Uma leitora atenta poderia dizer: “isso não esclarece muito as coisas? É um tanto quanto óbvio que o direito envolve uma prática discursiva de legitimação do uso da força oficial”. Para a sorte de pessoas pouco esclarecidas como eu e essa leitora hipotética, Dworkin nos traz duas alegorias bastante elucidativas: (1) o romance em cadeia e (2) a mencionada personagem do juiz Hércules.

A primeira ideia envolve, em resumo, o seguinte: para compreender a resposta que a integridade oferece para essa relação entre direito e validação permanente da coerção, pensemos em um romance escrito, ao longo do tempo, por uma sequência de autores. Entre o primeiro autor e aqueles que o seguirão no enredo, há um vínculo que impõe duas responsabilidades: (1) o autor do presente não pode simplesmente desconsiderar as tramas que já foram estabelecidas no passado (v.g. não pode desconsiderar que Hamlet é a personagem principal, e não Horácio); ao mesmo tempo, (2) o autor do presente deve realizar um exercício crítico e prospectivo capaz de direcionar a estória para um “bom caminho”, em termos de qualidade literária (v.g. Hamlet não pode simplesmente fazer as malas, viajar para o Rio de Janeiro e começar a dar aulas de piano). Em outras palavras, os autores que vão surgindo no caminho não podem desconsiderar o trabalho desenvolvido pelos seus antecessores, mas também não podem simplesmente repetir o que já foi dito ou ignorar os propósitos centrais da mensagem da obra iniciada. Hércules é justamente o juiz que Dworkin nos apresenta para aprofundar essa primeira ideia, aplicando-a para o exame da decisão judicial.
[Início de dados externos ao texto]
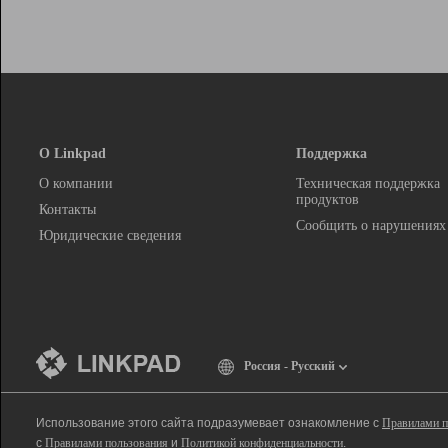
О Linkpad
Поддержка
О компании
Техническая поддержка
продуктов
Контакты
Сообщить о нарушениях
Юридические сведения
Россия - Русский
Использование этого сайта подразумевает ознакомление с
Правилами п
с
Правилами пользования
и
Политикой конфиденциальности
.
O processo de captura dos elementos essenciais daquilo que já foi estabelecido no romance, associado a esse processo reflexivo crítico, demanda do intérprete – do juiz – a tarefa de “testar sua interpretação acerca de qualquer parte da grande rede de estruturas e decisões políticas de sua comunidade perguntando se ela é capaz de fazer parte de uma teoria coerente que justifique essa rede como um todo[1]. A tarefa, como se percebe, é digna de um semideus; um juiz, sempre que analisasse um determinado caso concreto envolvendo, por exemplo, um tema de responsabilidade civil, deveria realizar a reconstrução da tradição institucional dessa “parte da rede” do ordenamento jurídico, e verificar se a sua interpretação de fato renova a legitimidade política dessa parte do todo, de forma a apresentar essa não apenas como “uma fração”, mas uma “fração íntegra e coerente com o todo”.
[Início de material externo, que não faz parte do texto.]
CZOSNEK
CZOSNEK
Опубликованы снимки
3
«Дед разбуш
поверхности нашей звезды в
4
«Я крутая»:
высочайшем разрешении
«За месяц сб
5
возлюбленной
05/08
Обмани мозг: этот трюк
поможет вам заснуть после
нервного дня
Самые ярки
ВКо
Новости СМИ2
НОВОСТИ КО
Alguém – e muitos de fato o fizeram – poderia objetar: “isso é impossível…não há tempo…os problemas precisam ser resolvidos de forma eficiente…menos é mais[2]. Apesar dessa possível objeção, gostaria de propor uma abordagem de outro nível: e se, ao invés de simplesmente afastarmos a viabilidade do modelo “Hércules” de juiz, realmente refletíssemos sobre o quão distantes estamos desse modelo? A partir dessa autocrítica, será que nós, comunidade jurídica, não chegaríamos à conclusão de que estamos tão distantes de Hércules que mesmo o passo mais tímido e factível em sua direção já nos levaria a um nível gritantemente mais confortável sob o ponto de vista institucional? Ainda que não possamos ser deuses, não podemos ao menos nos esforçarmos para enxergar as luzes da sacada do Olimpo?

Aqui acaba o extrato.